Antes del incidente durante la cacería en Botswana, la percepción pública del rey Juan Carlos era bastante positiva. Solo un grupo reducido conocía sus aventuras amorosas y sus incursiones en el ámbito empresarial. Sin embargo, los medios de comunicación no solían informar mucho sobre su vida personal.

El rey había logrado consolidar una imagen favorable como el artífice de la transición de la dictadura hacia la democracia y como el líder que detuvo el golpe de Estado del 23-F. Quizás algunas de sus debilidades se debían, además de a factores genéticos, a una educación tradicional y a un contacto limitado con el mundo exterior, más allá de su círculo cercano.

Durante su etapa como príncipe, don Juan Carlos estuvo aislado en una burbuja, resguardado por funcionarios y militares franquistas. Su vida privada, incluso después de convertirse en rey, estaba altamente restringida y bajo el control de los servicios de inteligencia. Francisco Franco había concebido el restablecimiento de la monarquía como una extensión de su régimen autoritario, a través de la ley de Sucesión a la Jefatura del Estado de 1947 y más adelante, por medio de la ley sobre la sucesión de 1969. La democratización no formaba parte de sus objetivos, y mantuvo hasta el final de su vida una firme creencia en la existencia de una conspiración judeomasónica con tendencias marxistas que buscaba derribar el esquema que él y sus aliados habían establecido tras la victoria sobre el “ejército rojo” en 1939, en el contexto de una brutal guerra civil.
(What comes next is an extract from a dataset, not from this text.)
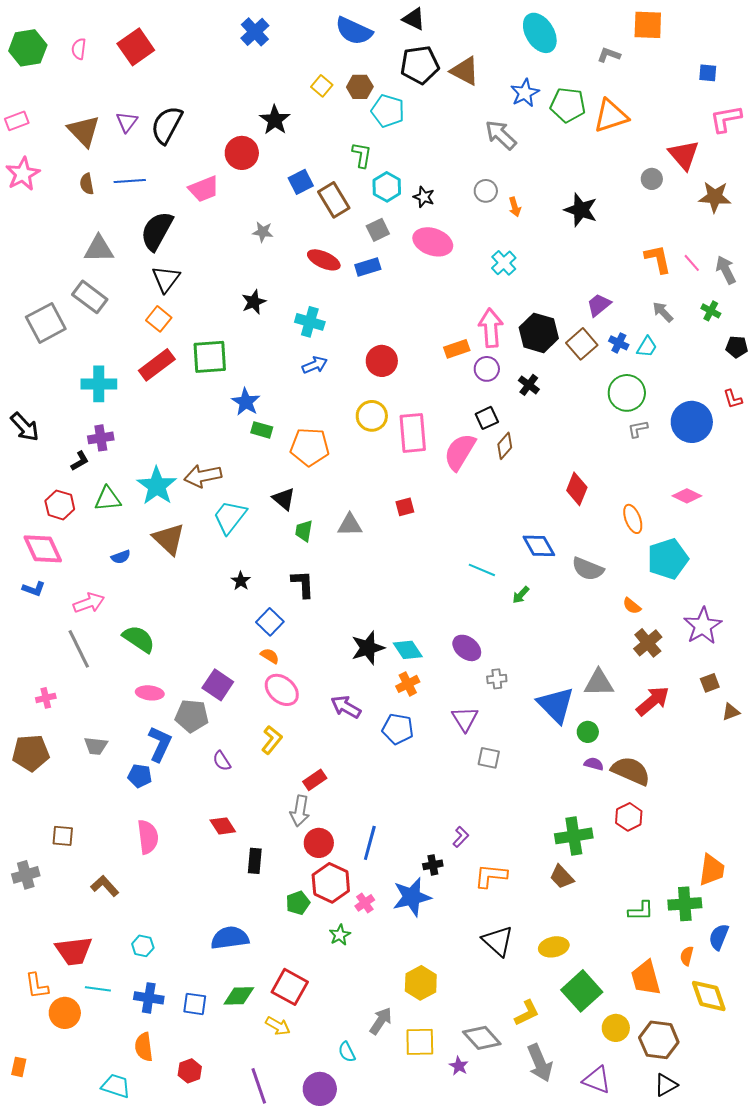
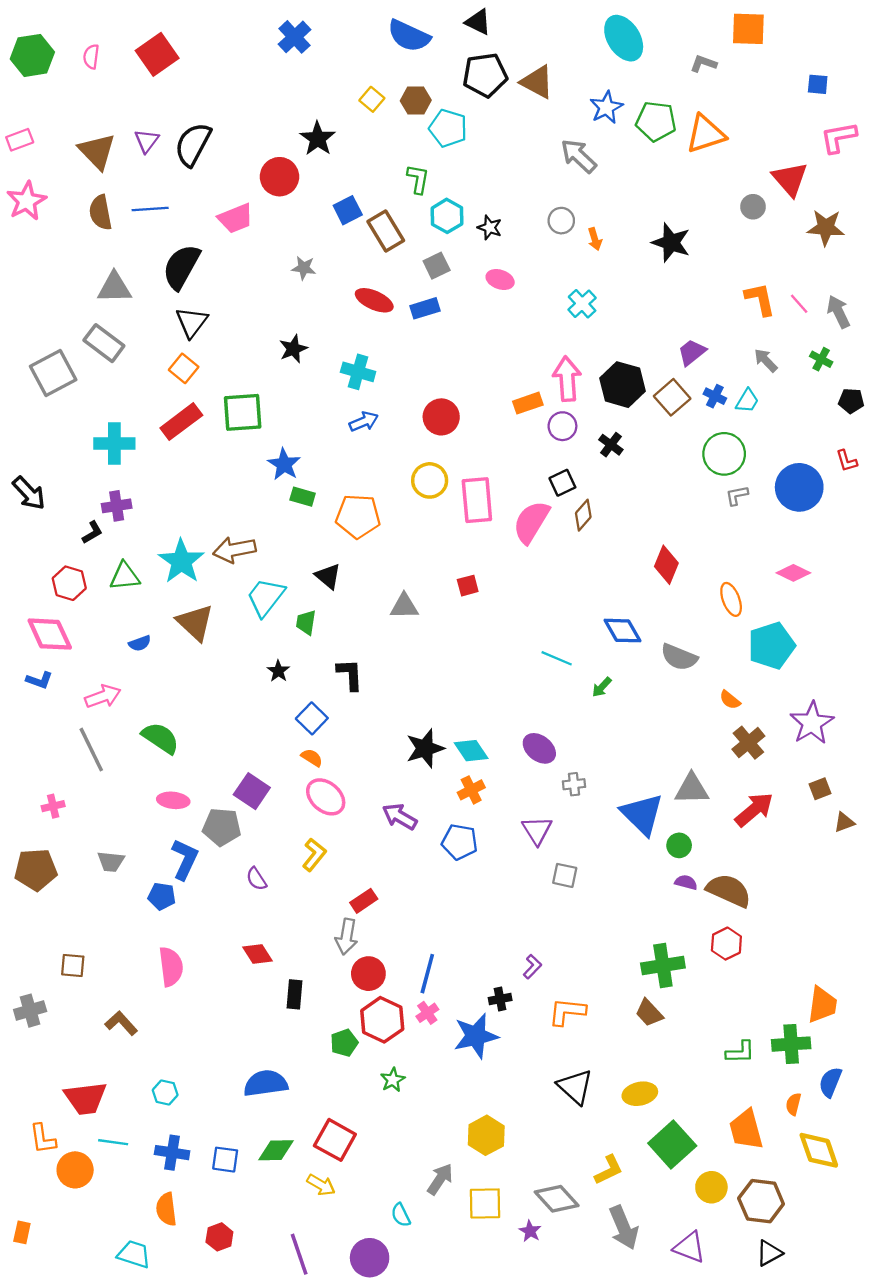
brown semicircle: (87, 184) -> (100, 213), size x1.4
pink ellipse: (433, 242) -> (500, 279), size x0.6
green trapezoid: (304, 531) -> (306, 622), moved
pink cross: (365, 903) -> (427, 1013), moved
Franco, al igual que cualquier dictador, mostraba desconfianza y, por eso, quiso que el futuro rey recibiera una vigilancia estricta. Quería que Juan Carlos respirara un ambiente cuartelero enfocado en la lealtad a su figura, la camaradería, el patriotismo y una concepción en la que el hombre ocupaba el centro, mientras que la mujer era vista como un premio a lograr. Para algunos, las circunstancias que rodean al rey Juan Carlos son el legado de los Borbones. Para otros, cada persona es responsable de sus acciones y él debe rendir cuentas por la caída de su prestigio. Sin embargo, es innegable que muchas de sus vulnerabilidades provienen de una infancia y adolescencia extremadamente difíciles y carentes de afecto. Desde pequeño, Don Juan Carlos fue un objeto de deseo que Franco y su padre, don Juan de Borbón, disputaron sin piedad. Uno buscaba mantenerlo bajo su ala para garantizar la continuidad de su régimen con el respaldo de la monarquía, mientras que el otro se oponía a que su hijo alterara la línea de sucesión para satisfacer las ambiciones del general. Esta lucha de intereses y la intención de Franco de proporcionarle una educación adecuada a su futura posición como rey dificultaron que el joven tuviera un sentido de pertenencia en algún sitio específico. No conoció lo que es realmente un hogar. Pasó sus primeros años en Estoril, acompañado de sus padres, luego fue enviado a un internado en Friburgo, Suiza. A la edad de diez años, se mudó a Madrid, residiendo brevemente en Las Jarillas y después regresó a Estoril. Eventualmente, volvió a España, habitando en el Palacio de Miramar en San Sebastián, y luego se trasladó al Palacio de Montellano.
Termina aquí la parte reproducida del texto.